PHOTOGRAPHY: Book Review: Malick Sidibe vs Dash Snow. On the occasion of the recent release of Malick Sidibe’s latest book, art photography critique site Conscientious juxtaposes two things that should not go together. Jörg M. Colberg posits that art should transport/transform; it is the unalloyed joy and humanity in Sidibe’s images that are core of the images appeal. Conversely, Dash Snow’s VICE magazine-style party polaroids of the tortured/alienated artist NYC do not. Providence allowing, one day I will own this Malick Sidibe print.
PHOTOGRAPHY:Carnaval: Surreal Selves. In 1987 famed Brazilian documentary photographer Rogerio Reis took portraits of “counter-carnaval” participants on the back streets of Rio de Janeiro. What he found were people who for one day were trying to escape the social/cultural strictures they lived under the rest of the year. It makes me think of the lyrics of Antonio Carlos Jobim’s “A Felicidade”.
A felicidade do pobre parece
A grande ilusão do carnaval
A gente trabalha o ano inteiro
Por um momento de sonho
Pra fazer a fantasia
De rei ou de pirata ou jardineira
Pra tudo se acabar na quarta feira
translated…
The happiness of a poor man is like
The grand illusion of Carnaval
People work the whole year long
For one moment’s dream
To play the part of
A king or a pirate or a gardener
And all of that is ended on [Ash] Wednesday
FASHION: Photos from 2009 Swahili Fashion Week held in Dar-es-Salaam, Tanzania this past November.
Screenshot from Swahili Fashion Week site FASHION: Suno New York. Clothing line designed and developed in New York City’s Garment District and sewn in Kenya. Previous collections have been inspired by khanga cloth from the Kenya coast.
Screenshot from SunoNY site
FASHION: Jamhuri Wear: Nairobi Style. Speaking of NYC and Kenya, the incomparable Nomadic Wax recently featured Jamhuri Wear’s Jeffrey Kimathi whose street wear designs are inspired by both both places.

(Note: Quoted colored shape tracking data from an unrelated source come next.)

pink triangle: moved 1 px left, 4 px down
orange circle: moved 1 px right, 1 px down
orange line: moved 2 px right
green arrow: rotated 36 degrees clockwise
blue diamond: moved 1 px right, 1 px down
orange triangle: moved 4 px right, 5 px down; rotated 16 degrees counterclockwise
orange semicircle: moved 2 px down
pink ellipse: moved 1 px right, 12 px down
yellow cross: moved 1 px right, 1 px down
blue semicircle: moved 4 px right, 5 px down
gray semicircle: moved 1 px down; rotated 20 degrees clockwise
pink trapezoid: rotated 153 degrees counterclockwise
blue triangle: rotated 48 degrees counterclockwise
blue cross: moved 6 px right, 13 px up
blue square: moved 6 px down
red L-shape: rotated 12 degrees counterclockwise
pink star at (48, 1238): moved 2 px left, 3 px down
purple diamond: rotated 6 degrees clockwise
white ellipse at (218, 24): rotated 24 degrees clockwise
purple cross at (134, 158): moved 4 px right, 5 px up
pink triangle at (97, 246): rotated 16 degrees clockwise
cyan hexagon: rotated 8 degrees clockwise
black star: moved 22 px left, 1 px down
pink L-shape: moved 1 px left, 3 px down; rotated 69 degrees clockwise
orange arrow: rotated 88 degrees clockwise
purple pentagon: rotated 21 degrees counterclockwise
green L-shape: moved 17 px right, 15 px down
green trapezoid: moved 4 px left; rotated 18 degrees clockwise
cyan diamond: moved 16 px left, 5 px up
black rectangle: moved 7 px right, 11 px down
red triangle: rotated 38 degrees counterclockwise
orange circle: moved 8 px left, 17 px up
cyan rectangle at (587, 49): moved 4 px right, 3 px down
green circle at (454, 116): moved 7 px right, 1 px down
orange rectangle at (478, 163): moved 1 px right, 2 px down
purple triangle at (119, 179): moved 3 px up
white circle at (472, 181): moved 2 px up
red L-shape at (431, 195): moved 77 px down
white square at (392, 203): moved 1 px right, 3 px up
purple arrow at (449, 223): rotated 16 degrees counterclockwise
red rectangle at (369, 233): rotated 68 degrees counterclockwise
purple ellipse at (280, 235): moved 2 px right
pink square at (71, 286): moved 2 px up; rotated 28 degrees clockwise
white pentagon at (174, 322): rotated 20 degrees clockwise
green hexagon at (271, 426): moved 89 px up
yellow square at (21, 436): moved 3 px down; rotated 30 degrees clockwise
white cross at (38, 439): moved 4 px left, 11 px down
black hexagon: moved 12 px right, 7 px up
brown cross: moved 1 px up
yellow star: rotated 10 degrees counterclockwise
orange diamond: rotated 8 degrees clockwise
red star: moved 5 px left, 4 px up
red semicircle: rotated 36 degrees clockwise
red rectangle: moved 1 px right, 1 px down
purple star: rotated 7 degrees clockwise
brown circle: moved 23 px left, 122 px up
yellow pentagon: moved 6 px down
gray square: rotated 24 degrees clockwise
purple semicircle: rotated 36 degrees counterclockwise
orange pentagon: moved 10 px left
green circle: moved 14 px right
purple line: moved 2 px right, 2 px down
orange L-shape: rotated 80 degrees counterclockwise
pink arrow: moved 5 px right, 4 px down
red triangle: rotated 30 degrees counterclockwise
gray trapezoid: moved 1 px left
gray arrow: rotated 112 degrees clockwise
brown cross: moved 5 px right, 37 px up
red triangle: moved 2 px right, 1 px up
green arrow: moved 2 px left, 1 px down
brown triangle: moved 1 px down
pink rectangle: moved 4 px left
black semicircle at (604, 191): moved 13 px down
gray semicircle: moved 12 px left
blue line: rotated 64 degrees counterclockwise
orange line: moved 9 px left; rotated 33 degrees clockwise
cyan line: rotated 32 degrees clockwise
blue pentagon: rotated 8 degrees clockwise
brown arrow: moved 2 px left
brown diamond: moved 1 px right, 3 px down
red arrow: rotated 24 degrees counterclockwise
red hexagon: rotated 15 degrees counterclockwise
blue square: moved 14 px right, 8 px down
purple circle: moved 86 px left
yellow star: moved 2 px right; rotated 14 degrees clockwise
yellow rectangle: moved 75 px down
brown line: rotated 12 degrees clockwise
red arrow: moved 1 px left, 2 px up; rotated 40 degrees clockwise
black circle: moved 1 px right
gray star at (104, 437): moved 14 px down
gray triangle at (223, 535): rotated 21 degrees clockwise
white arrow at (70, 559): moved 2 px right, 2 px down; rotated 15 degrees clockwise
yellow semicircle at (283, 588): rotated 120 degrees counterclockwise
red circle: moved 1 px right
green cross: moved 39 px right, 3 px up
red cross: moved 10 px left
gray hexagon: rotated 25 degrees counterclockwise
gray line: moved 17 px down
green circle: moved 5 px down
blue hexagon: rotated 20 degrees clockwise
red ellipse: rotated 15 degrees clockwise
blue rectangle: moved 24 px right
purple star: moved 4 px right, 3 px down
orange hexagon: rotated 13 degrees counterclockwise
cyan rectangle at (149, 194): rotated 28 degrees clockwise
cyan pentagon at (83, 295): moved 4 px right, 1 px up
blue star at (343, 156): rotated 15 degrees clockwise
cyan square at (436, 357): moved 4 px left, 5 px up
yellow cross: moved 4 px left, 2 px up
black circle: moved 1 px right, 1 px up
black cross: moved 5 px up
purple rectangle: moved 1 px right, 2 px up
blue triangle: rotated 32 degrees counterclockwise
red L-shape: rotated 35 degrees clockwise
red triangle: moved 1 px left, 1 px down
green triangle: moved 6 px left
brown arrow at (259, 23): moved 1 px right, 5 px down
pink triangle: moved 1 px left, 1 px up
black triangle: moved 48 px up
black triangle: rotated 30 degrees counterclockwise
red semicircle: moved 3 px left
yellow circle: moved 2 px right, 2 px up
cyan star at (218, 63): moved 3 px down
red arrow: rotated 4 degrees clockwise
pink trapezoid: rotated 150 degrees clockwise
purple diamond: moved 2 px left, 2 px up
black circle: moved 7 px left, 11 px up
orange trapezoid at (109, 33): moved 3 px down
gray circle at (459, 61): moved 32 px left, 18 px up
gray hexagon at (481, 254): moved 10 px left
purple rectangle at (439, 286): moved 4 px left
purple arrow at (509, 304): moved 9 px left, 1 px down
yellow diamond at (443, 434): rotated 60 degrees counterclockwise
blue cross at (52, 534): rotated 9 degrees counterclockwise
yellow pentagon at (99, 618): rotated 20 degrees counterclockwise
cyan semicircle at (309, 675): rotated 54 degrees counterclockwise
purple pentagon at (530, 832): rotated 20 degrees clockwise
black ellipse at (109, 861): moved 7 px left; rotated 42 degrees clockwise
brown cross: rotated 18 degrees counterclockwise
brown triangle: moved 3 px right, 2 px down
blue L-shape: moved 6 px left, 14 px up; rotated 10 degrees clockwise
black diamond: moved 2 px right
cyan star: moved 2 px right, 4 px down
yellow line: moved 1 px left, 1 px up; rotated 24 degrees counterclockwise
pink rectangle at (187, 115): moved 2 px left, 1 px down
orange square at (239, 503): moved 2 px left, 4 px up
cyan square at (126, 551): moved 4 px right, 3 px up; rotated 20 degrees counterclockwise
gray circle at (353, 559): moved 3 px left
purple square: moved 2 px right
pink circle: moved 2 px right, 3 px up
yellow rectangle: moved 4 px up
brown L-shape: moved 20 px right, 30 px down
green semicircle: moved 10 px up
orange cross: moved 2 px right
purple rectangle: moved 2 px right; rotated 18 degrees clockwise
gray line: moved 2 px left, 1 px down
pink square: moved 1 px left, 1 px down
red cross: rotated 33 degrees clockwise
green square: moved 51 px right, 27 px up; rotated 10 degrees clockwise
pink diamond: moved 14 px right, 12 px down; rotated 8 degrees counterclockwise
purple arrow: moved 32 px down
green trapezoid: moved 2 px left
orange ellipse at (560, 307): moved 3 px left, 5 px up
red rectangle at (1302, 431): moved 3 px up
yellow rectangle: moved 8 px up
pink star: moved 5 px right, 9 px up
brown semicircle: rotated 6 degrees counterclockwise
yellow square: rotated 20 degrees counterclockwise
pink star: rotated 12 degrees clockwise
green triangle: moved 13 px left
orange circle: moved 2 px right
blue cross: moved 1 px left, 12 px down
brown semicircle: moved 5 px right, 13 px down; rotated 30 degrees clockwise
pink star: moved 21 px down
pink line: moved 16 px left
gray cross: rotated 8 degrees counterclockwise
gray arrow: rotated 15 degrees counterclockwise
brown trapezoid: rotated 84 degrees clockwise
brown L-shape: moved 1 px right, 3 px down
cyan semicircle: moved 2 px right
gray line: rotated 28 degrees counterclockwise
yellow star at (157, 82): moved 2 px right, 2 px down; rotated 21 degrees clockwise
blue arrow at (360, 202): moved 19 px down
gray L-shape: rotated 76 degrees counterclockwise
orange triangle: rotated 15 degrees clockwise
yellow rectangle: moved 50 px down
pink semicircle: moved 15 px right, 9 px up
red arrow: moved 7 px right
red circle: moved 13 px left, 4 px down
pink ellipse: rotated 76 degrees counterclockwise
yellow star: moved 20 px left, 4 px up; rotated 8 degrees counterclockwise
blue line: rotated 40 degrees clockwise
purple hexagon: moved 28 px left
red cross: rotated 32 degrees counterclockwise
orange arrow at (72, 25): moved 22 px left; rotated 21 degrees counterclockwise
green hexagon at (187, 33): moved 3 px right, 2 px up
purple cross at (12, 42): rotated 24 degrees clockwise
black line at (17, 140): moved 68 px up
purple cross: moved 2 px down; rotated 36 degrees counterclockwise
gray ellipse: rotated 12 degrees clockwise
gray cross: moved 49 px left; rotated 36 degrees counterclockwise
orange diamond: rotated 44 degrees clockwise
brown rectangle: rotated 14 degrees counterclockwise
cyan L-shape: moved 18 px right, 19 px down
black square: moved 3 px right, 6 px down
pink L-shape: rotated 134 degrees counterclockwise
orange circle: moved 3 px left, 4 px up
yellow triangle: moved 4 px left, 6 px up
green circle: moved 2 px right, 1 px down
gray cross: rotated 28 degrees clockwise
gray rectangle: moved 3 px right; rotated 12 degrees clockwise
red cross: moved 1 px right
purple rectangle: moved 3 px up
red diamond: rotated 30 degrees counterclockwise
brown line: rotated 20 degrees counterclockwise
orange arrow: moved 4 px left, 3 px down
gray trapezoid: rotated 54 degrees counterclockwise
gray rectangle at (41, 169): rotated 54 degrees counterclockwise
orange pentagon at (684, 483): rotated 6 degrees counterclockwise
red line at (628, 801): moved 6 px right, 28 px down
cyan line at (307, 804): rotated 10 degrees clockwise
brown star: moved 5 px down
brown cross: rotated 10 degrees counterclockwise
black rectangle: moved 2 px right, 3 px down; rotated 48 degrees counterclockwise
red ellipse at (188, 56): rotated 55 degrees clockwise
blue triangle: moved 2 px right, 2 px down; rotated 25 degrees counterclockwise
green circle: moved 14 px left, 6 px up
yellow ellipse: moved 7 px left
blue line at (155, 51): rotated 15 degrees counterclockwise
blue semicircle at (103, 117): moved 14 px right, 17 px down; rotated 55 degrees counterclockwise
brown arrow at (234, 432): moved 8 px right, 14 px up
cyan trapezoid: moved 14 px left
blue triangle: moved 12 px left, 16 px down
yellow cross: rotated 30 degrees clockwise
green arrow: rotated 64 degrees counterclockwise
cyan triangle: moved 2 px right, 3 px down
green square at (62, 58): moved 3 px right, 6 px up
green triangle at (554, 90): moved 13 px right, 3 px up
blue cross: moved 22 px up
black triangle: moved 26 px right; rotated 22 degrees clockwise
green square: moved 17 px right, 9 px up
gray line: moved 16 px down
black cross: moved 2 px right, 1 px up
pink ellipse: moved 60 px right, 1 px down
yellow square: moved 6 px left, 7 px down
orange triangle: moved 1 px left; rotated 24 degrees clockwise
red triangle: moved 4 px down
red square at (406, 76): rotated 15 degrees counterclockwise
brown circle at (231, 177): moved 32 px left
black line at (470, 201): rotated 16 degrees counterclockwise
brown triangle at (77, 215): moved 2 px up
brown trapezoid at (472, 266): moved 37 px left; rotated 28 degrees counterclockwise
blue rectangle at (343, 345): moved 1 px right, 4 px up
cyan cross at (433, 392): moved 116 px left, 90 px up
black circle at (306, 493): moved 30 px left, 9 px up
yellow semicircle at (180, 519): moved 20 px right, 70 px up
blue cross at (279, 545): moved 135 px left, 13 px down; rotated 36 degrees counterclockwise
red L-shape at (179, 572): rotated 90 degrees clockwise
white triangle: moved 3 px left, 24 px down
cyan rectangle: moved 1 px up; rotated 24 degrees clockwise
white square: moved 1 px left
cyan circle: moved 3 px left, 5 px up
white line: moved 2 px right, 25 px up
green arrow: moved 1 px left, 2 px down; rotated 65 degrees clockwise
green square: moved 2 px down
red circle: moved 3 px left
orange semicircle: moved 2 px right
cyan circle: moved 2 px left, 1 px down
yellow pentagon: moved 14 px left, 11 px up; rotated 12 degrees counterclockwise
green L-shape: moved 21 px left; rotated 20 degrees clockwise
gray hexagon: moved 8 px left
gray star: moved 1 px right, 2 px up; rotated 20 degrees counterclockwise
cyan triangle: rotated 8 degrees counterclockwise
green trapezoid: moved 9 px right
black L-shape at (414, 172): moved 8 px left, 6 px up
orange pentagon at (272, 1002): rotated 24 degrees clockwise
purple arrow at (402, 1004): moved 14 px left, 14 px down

FILM: Yinka Shonibare: Threads of Art. Speaking of khangas, I was recently in Washington DC and saw the Smithsonian Institute’s National Museum of African Art HUGE installation of Yinka Shonibare’s sculptures, photographs and video. If you are in the DC area, go see, it is well worth the visit. Narration is a little grad-school dissertation-y but does a good job of putting Shonibare’s work in cultural and political context for me after experiencing the art.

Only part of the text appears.